··· SUPPLIED RECORDS ···
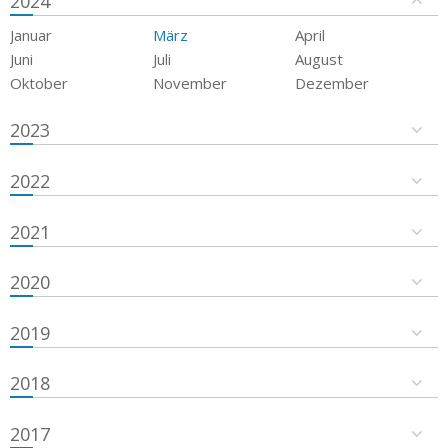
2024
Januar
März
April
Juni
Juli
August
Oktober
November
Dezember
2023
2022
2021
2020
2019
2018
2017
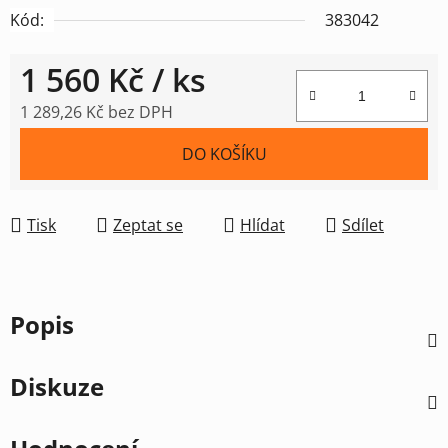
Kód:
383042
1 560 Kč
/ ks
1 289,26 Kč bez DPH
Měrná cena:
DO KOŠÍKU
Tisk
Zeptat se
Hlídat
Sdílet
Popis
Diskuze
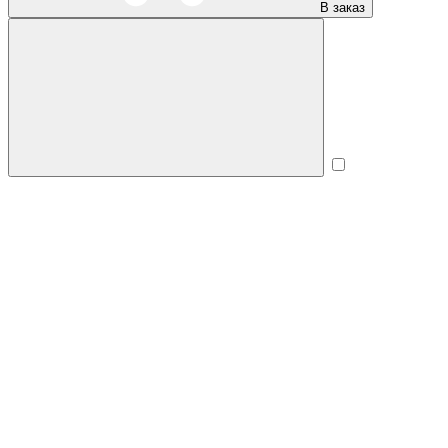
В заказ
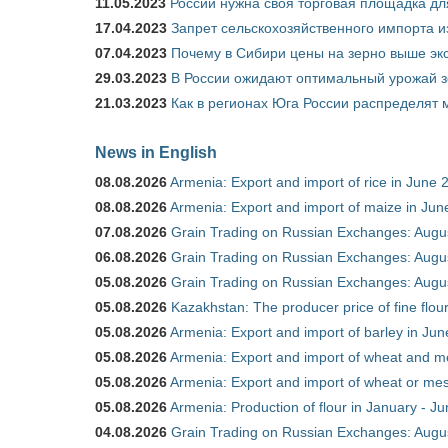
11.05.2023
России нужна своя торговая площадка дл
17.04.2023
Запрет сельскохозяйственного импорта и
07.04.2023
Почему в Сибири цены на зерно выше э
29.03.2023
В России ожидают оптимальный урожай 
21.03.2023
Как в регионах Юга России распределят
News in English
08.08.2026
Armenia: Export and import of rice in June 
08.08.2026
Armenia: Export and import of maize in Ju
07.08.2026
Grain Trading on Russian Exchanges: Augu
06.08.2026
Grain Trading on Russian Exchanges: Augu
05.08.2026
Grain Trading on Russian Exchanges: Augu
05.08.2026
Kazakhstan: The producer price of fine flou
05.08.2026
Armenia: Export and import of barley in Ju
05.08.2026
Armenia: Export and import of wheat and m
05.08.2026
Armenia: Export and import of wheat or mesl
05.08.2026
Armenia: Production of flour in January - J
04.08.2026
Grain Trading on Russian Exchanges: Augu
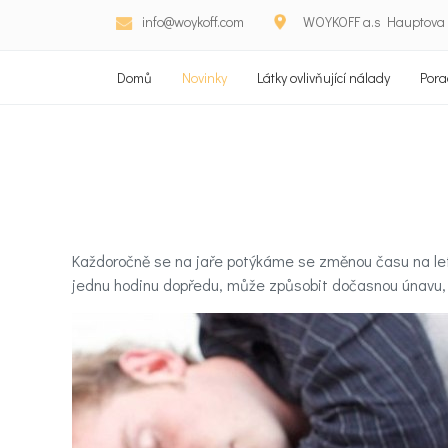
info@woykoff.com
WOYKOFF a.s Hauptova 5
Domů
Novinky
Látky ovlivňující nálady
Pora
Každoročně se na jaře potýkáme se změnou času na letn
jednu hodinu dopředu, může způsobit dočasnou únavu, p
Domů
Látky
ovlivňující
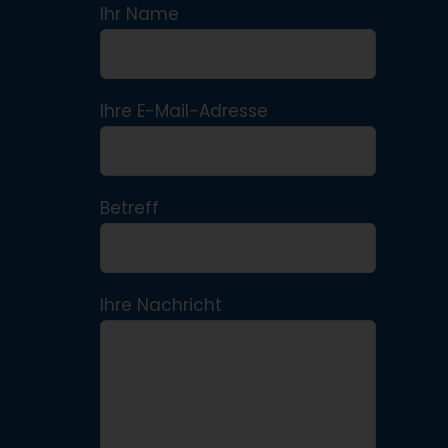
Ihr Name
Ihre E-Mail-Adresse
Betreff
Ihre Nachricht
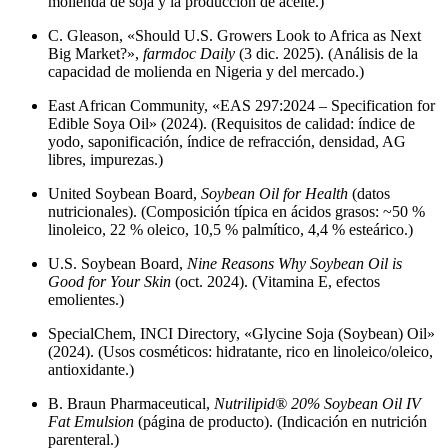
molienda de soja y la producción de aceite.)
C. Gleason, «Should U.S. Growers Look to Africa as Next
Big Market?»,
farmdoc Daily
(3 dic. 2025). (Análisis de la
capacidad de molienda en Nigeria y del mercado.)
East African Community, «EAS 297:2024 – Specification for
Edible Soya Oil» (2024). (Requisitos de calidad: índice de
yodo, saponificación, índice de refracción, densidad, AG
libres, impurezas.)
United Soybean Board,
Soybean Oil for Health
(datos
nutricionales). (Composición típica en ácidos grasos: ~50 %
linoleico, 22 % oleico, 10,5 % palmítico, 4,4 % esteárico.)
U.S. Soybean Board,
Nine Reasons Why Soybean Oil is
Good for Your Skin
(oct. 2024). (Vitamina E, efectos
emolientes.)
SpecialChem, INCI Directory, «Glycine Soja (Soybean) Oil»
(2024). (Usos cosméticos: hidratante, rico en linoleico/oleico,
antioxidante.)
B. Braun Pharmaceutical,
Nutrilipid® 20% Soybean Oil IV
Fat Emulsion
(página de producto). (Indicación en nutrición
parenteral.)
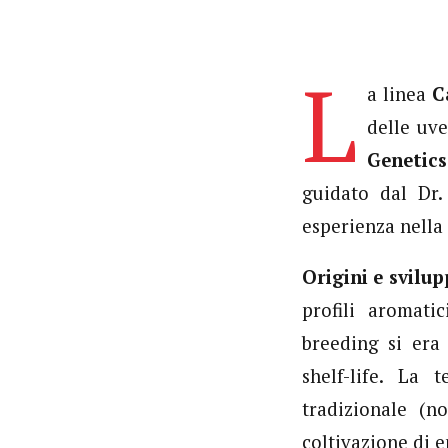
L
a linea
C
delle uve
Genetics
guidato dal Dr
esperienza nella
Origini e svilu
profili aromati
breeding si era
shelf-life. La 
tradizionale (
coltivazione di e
···
**ABOUT THIS TASK**
Every line of the data that includes the word "molienda" should be copied.

**TASK SOLUTION**
molienda de soja y la producción de aceite.)
capacidad de molienda en Nigeria y del mercado.)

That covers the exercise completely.